Two Roller Coasters
I took my two middle girls snorkeling yesterday. The waves were quite rough and it felt like being on one of those shake-you-up rides at the state fair. It was worth it though -- we saw schools of fish nibbling away at underwater plants, valleys filled with orb-leafed sea plants, and ridges of barnacle covered rocks. Little, yellow striped fish and round ones with a spot on the tail. The girls were enthralled. Naturally. The appreciation of beauty is an awe-inspiring thing. I don't mean appreciating something beautiful inspires me, rather the mere fact that humans can appreciate beauty, that we can look at trees and fish and waves, at clouds in the blue sky or lightning in a cloudy one, and see them as beautiful, and feel the connection to them. It sends shivers down my back and convinces me that the Creator loves beauty. In fact, the appreciation of beauty seems to me to be one of the best arguments for a Creator at all. Of course, there's a mundane explanation -- the endorphin high we feel in the presence of overwhelming beauty no doubt has survival benefit, but still, I like to think of humans and God as similar in that we both appreciate the loveliness of creation.
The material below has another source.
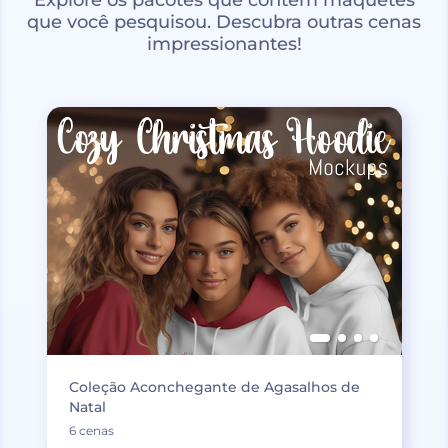
que você pesquisou. Descubra outras cenas
impressionantes!
Coleção Aconchegante de Agasalhos de
Natal
6 cenas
The other roller coaster... well, it wasn't so pleasant. While we were out snorkeling, someone broke the window of our rental car and stole my purse, including the usual credit cards, checkbook and driver's licence, but also the kids passports and mine, an antique pocket watch, Raheel Raza's book with her treasured inscription, my new cell phone (which is very expensive, but which I got at a really great price and simply could not afford to replace...). At first I thought I had also lost two rings, but it turned out they were in another bag, not my purse. Then, while we were at a local zoo (Lion Country Safari) we got a call from a local police station. Someone had turned in my purse. The credit cards were gone, and my driver's license, the watch and the book (somehow I can't imagine thieves reading Their Jihad... Not My Jihad, but if they do, all the power to them) but the passports and my cell phone were there. Whew! I'm sad to lose the watch, and about the inscribed book (I'm sure I can get a new one from Raheel), but I'm glad to get back my phone and all my coffee cards, gas station cards, library card, etc.
Noora, my baby who isn't really a baby any more, was quite upset at the incident. And it struck me how the somewhat blase attitudes of us adult -- cest la vie -- shows how far evil impinges upon our daily life. Petty theft is a violation of our space, our possessions, and by extension our selves. And yet we shrugged it off. Noora was, justifiably, unhappy and mystified. Why did they do this? All I could offer was that they were people who didn't understand right and wrong properly. In retrospect, I could have told her that maybe they didn't have enough to eat or couldn't get a job. That I didn't think of that at the moment certainly says something about how we are socialized to think about crime and criminals -- they are bad people, rather than they are desperate people.